Abrió la boca y se quejó. Fue el grito de muerte de un viejo búfalo macho. Flynn se quejó hasta que vio, a través de las cortinas, que la joven pareja se detenía y permanecía inmóvil bajo la luz del sol. Sus rostros se volvieron en dirección al bungalow, y Flynn, muy a su pesar, tuvo que reconocer que hacían una espléndida pareja: Sebastian, más alto que ella, con el cuerpo de un gladiador y el rostro de un poeta; Rosa, más pequeña, pero con los pechos llenos y las caderas anchas de una mujer. La cascada negra de su cabello brillaba al sol y sus ojos oscuros estaban agrandados por la preocupación.
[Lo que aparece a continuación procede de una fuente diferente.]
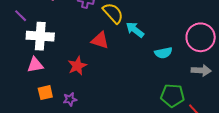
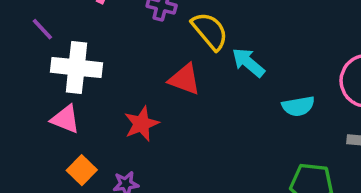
pink triangle: (35, 65) -> (65, 119), turned 30
orange square: (45, 93) -> (82, 170), turned -35

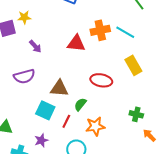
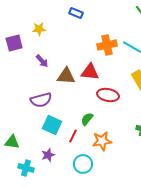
yellow star: (24, 17) -> (39, 29), moved
red triangle: (76, 43) -> (90, 72), moved
purple semicircle: (24, 76) -> (41, 100), moved
brown triangle: (59, 88) -> (66, 76), moved

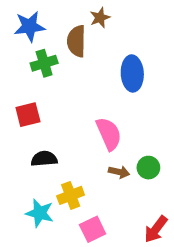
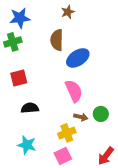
brown semicircle: (76, 41) -> (57, 40), moved
green cross: (44, 63) -> (13, 42), moved
blue ellipse: (132, 73) -> (78, 58), moved, turned 60
yellow cross: (71, 195) -> (67, 133), moved

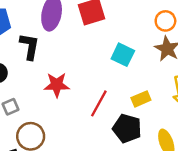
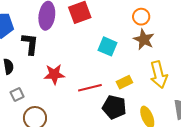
red line: (99, 103) -> (90, 88), turned 50

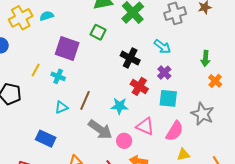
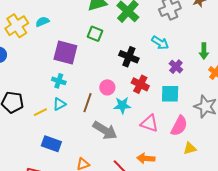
yellow line: (36, 70) -> (40, 112), moved, turned 40
purple cross: (164, 73) -> (176, 67), moved
cyan triangle: (61, 107) -> (59, 104), moved
pink circle: (124, 141) -> (107, 87), moved

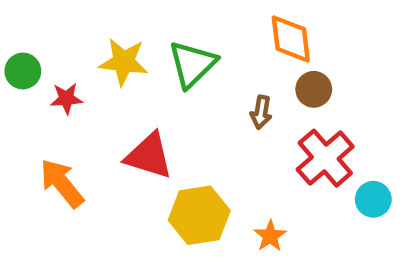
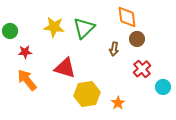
red star: (66, 98) -> (25, 52), moved
red cross: (325, 158) -> (142, 69), size x0.7

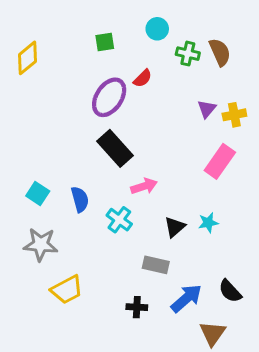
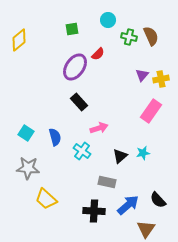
black rectangle: (115, 148) -> (79, 102), size x0.7
yellow trapezoid: (67, 290) -> (46, 199), turned 70
black cross: (137, 307) -> (94, 211), size x1.5

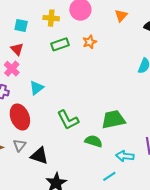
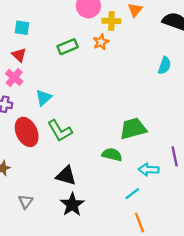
yellow cross: (51, 18) -> (111, 21), moved
green L-shape: (68, 120) -> (60, 131), moved
gray triangle: (19, 145) -> (26, 202), moved
black triangle: (39, 156) -> (66, 176), moved

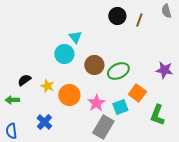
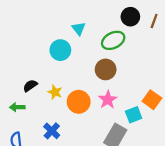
cyan triangle: (75, 37) -> (79, 29), moved
cyan circle: (64, 54) -> (60, 50), moved
green ellipse: (118, 71) -> (113, 40), moved
pink star: (96, 103) -> (108, 100), moved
Flynn se quejó otra vez, pero más suavemente. Emitió un sonido ronco y, sin perder un solo instante, Rosa y Sebastian corrieron en dirección al bungalow. Con las faldas recogidas sobre las rodillas, las largas piernas de Rosa volaban. Subieron las escaleras de la terraza.
Flynn tuvo el tiempo suficiente para regresar a la cama y componer sus extremidades y su rostro en la actitud de alguien que está hundiéndose en el abismo.
—¡Papá! —Rosa se inclinó sobre él y Flynn abrió los ojos. Por un momento, pareció que no la reconocía.
—Mi pequeña niña —susurró luego, tan débilmente que ella apenas entendía sus palabras.
—Oh, papito, ¿qué te pasa? —Se arrodilló a su lado.
—El corazón. —Sus manos se agitaron y apretaron débilmente su pecho peludo—. Es como un cuchillo. Un cuchillo caliente.
Hubo un terrible silencio en la habitación y luego Flynn habló otra vez.
—Quiero… darte… mi… mi bendición. Les deseo felicidad… dondequiera que vayan. —El esfuerzo de hablar fue demasiado y por un momento permaneció jadeante—. Piensa en tu viejo padre de vez en cuando. Reza una oración por él.
Una lágrima gruesa y brillante salió de un lado del ojo de Rosa y se deslizó por su mejilla.
—Bassie, muchacho. —Despacio, los ojos de Flynn lo buscaron, encontrándolo y enfocándolo con dificultad—. No te sientas culpable por esto. De todas maneras soy un hombre viejo, ya tuve mi vida. —Suspiró un poco y luego continuó penosamente—. Cuida de ella. Cuida de mi pequeña Rosa. Ahora eres mi hijo. Nunca tuve un hijo.
—Yo no sabía… No tenía idea, que su corazón… Flynn. Lo siento muchísimo. Por favor, perdóneme.
Flynn sonrió, una pequeña sonrisa que apenas le rozó los labios. Levantó la mano débilmente y la agitó de manera un tanto histriónica ante Sebastian. Mientras éste le tomaba la mano, Flynn consideró la posibilidad de ofrecerle el dinero que había causado la disputa, como último regalo de un hombre moribundo, pero, valientemente, pudo contenerse ante tal exceso de prodigalidad. En cambio, susurró:
—Me hubiera gustado ver a mi nieto, pero no importa. Adiós, muchacho.
—Lo verá, Flynn. Se lo prometo. Nos quedaremos, ¿no es cierto, Rosa? Nos quedaremos con usted.
—Sí, nos quedaremos —dijo Rosa—. No te dejaremos, papito.
—Hijos míos. —Flynn se echó hacia atrás y cerró los ojos. Gracias a Dios que no le había ofrecido el dinero. Una pacífica sonrisa apareció en su boca—. Han hecho feliz a un viejo.